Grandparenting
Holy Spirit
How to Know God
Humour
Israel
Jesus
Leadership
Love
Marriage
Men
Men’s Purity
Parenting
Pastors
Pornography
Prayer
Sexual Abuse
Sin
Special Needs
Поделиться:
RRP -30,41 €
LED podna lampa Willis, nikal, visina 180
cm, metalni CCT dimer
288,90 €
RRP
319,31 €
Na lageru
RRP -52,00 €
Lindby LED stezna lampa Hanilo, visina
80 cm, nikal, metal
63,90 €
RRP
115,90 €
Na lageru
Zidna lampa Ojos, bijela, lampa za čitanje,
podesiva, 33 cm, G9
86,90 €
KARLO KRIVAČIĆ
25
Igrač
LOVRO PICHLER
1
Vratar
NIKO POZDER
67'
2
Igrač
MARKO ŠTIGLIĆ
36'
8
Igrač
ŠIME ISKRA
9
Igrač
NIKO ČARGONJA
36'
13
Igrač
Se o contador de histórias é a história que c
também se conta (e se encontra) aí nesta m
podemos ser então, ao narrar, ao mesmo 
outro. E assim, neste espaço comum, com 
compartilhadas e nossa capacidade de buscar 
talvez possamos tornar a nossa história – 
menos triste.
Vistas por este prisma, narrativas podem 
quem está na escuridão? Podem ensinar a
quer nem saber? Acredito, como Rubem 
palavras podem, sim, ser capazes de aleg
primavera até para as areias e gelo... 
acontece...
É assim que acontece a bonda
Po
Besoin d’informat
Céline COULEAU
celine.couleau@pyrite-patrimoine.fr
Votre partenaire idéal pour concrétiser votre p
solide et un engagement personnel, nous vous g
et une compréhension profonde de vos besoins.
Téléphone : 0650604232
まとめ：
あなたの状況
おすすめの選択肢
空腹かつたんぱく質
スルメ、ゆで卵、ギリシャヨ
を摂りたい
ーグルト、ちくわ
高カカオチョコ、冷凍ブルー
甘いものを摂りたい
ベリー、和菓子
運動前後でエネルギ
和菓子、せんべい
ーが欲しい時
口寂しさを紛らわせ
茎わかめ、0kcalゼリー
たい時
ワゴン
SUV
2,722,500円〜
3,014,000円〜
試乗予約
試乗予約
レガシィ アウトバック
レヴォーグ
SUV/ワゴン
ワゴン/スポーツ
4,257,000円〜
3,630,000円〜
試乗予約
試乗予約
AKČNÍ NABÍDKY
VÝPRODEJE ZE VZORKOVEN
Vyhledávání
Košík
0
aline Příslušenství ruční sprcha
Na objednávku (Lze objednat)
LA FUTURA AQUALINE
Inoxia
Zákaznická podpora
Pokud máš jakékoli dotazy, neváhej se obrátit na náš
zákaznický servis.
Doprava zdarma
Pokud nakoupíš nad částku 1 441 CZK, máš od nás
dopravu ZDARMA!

┄┄┄┄┄┄┄┄┄┄

The answer must consist of every line from the records above that holds "lampa".

LED podna lampa Willis, nikal, visina 180
Lindby LED stezna lampa Hanilo, visina
Zidna lampa Ojos, bijela, lampa za čitanje,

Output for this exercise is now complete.